Reyes-Silveyra Jorge, Mikler Armin R
Center for Computational Epidemiology and Response Analysis, University of North Texas, 1155 Union Circle 311277, Denton, 76203, TX, USA.
Department of Computer Science and Computer Engineering, Pacific Lutheran University, 1010 S 122nd St, Tacoma, 98447, WA, USA.
Theor Biol Med Model. 2016 Mar 5;13:10. doi: 10.1186/s12976-016-0033-6.
In recent epidemiological models, immunity is incorporated as a simplified value that determines the capacity of an individual to become infected or to transmit the disease. Moreover, the quality of the immune response determines the chances of infection and the length of time an individual is capable to infect others. We present a model that incorporates individuals' immune responses to, further, examine the role of the collective immune response of individuals in a population during an infectious outbreak.
We constructed a contagion model that incorporates the collective immune response of individuals represented by the superposition of individual immune responses (PIR). Multiple probability distributions are used to represent the immunocompetence of different age groups, thereby modeling the concept of Population Immune Response (PIR). Multiple experiments were conducted in which the population is divided in different age groups for which each group has a unique immune response quality and thus a different length for its immune periods. Finally, we explored the effects of implementing different vaccination strategies in the population.

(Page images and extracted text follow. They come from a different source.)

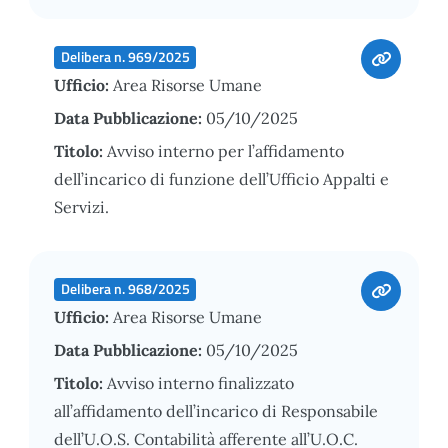
Delibera n. 969/2025
Ufficio:
Area Risorse Umane
Data Pubblicazione:
05/10/2025
Titolo:
Avviso interno per l’affidamento
dell’incarico di funzione dell’Ufficio Appalti e
Servizi.
Delibera n. 968/2025
Ufficio:
Area Risorse Umane
Data Pubblicazione:
05/10/2025
Titolo:
Avviso interno finalizzato
all’affidamento dell’incarico di Responsabile
dell’U.O.S. Contabilità afferente all’U.O.C.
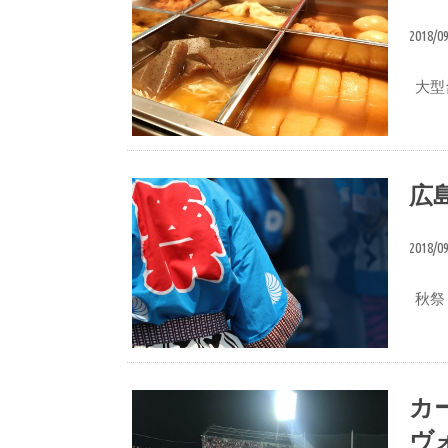
2018/0
大型
おいしい食べ方
広
2018/0
秋祭
蒲鉾づくり
カ
ヴ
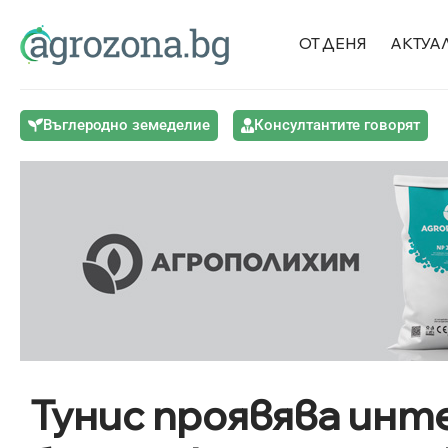
ОТ ДЕНЯ
АКТУА
Въглеродно земеделие
Консултантите говорят
Тунис проявява инте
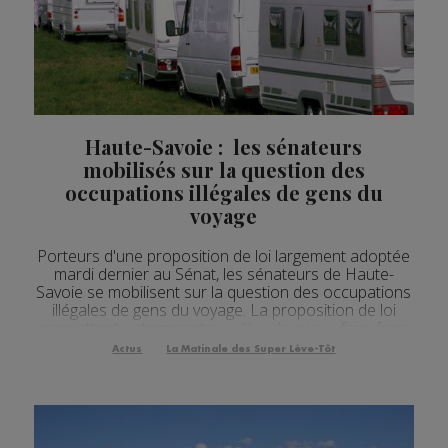
Haute-Savoie : les sénateurs
mobilisés sur la question des
occupations illégales de gens du
voyage
Porteurs d'une proposition de loi largement adoptée
mardi dernier au Sénat, les sénateurs de Haute-
Savoie se mobilisent sur la question des occupations
illégales de gens du voyage. La proposition de loi
permettant notamment aux élus de mieux faire face
aux situations en cas d’ occupation illégale de gens
Actus
La Matinale des Super Lève-Tôt
du voyage a été adoptée par le Sénat mardi dernier.
Ce texte, porté par les trois sénat...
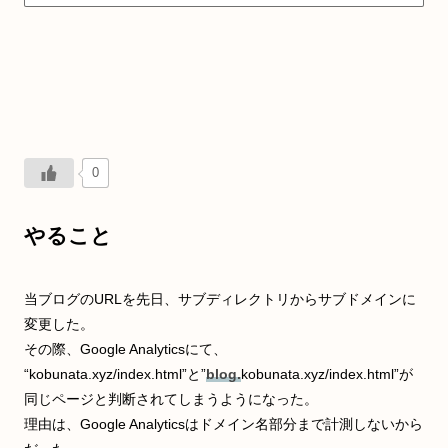
0
やること
当ブログのURLを先日、サブディレクトリからサブドメインに
変更した。
その際、Google Analyticsにて、
“kobunata.xyz/index.html”と”
blog.
kobunata.xyz/index.html”が
同じページと判断されてしまうようになった。
理由は、Google Analyticsはドメイン名部分まで計測しないから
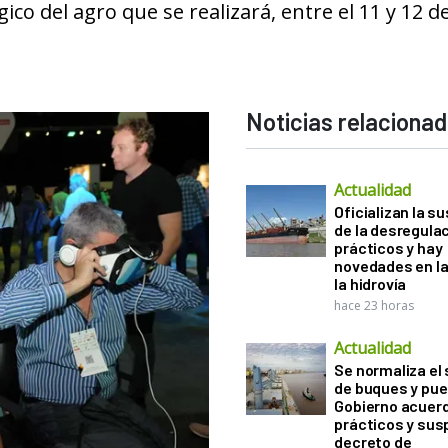
co del agro que se realizará, entre el 11 y 12 d
Noticias relaciona
Actualidad
Oficializan la s
de la desregula
prácticos y hay
novedades en la
la hidrovía
hace 23 horas
Actualidad
Se normaliza el 
de buques y pue
Gobierno acuerd
prácticos y sus
decreto de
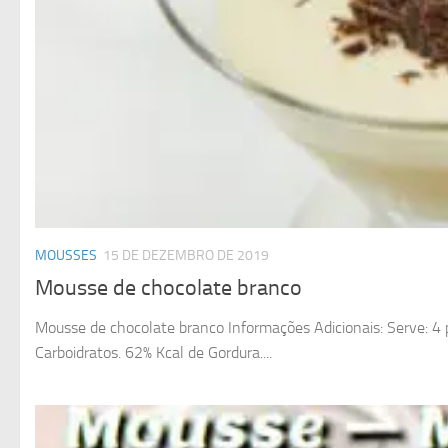
MOUSSES
15 DE DEZEMBRO DE 2019
Mousse de chocolate branco
Mousse de chocolate branco Informações Adicionais: Serve: 4 p
Carboidratos. 62% Kcal de Gordura....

The experiments displayed important variations in the outbreak dynamics as a consequence of incorporating PIR in homogeneous and mixed populations. The experiments showed that individuals with weak immune responses and those who are immune to the pathogen play a significant role in shaping the outbreak dynamics. Finally, after implementing different vaccination strategies, the results suggest that if vaccination resources are limited, the vaccination should be targeted towards individuals that spread the disease for a longer period of time.
Our results suggest that it is essential for the public health establishment to increase their understanding of the characteristics of regional demographics that could impact the quality of the immune response of the individuals. The results indicate that it is necessary to further investigate mitigation strategies to limit the capacity to transmit the disease by individuals that spread the pathogen for extended periods of time. Ultimately, this study suggests that it is crucial for public health researchers to identify appropriate targeted vaccination regimes and to explore the link between PIR and outbreak dynamics to improve the monitoring and mitigating efforts of ongoing and future epidemics.
在最近的流行病学模型中,免疫力被视为一个简化值,它决定个体被感染或传播疾病的能力。此外,免疫反应的质量决定感染几率以及个体能够感染他人的时长。我们提出一个纳入个体免疫反应的模型,以进一步研究在传染病爆发期间人群中个体集体免疫反应的作用。
我们构建了一个传染模型,该模型纳入了由个体免疫反应叠加表示的个体集体免疫反应(PIR)。使用多种概率分布来表示不同年龄组的免疫能力,从而对群体免疫反应(PIR)的概念进行建模。进行了多个实验,将人群分为不同年龄组,每个组具有独特的免疫反应质量,因此其免疫期长度也不同。最后,我们探讨了在人群中实施不同疫苗接种策略的效果。
由于在同质和混合人群中纳入了PIR,实验显示爆发动态存在重要差异。实验表明,免疫反应较弱的个体以及对病原体免疫的个体在塑造爆发动态方面发挥着重要作用。最后,在实施不同疫苗接种策略后,结果表明如果疫苗接种资源有限,疫苗接种应针对传播疾病时间较长的个体。
我们的结果表明,公共卫生机构必须加深对可能影响个体免疫反应质量的区域人口统计学特征的理解。结果表明,有必要进一步研究缓解策略,以限制长时间传播病原体的个体传播疾病的能力。最终,本研究表明,公共卫生研究人员确定合适的靶向疫苗接种方案并探索PIR与爆发动态之间的联系,对于改进当前和未来疫情的监测和缓解工作至关重要。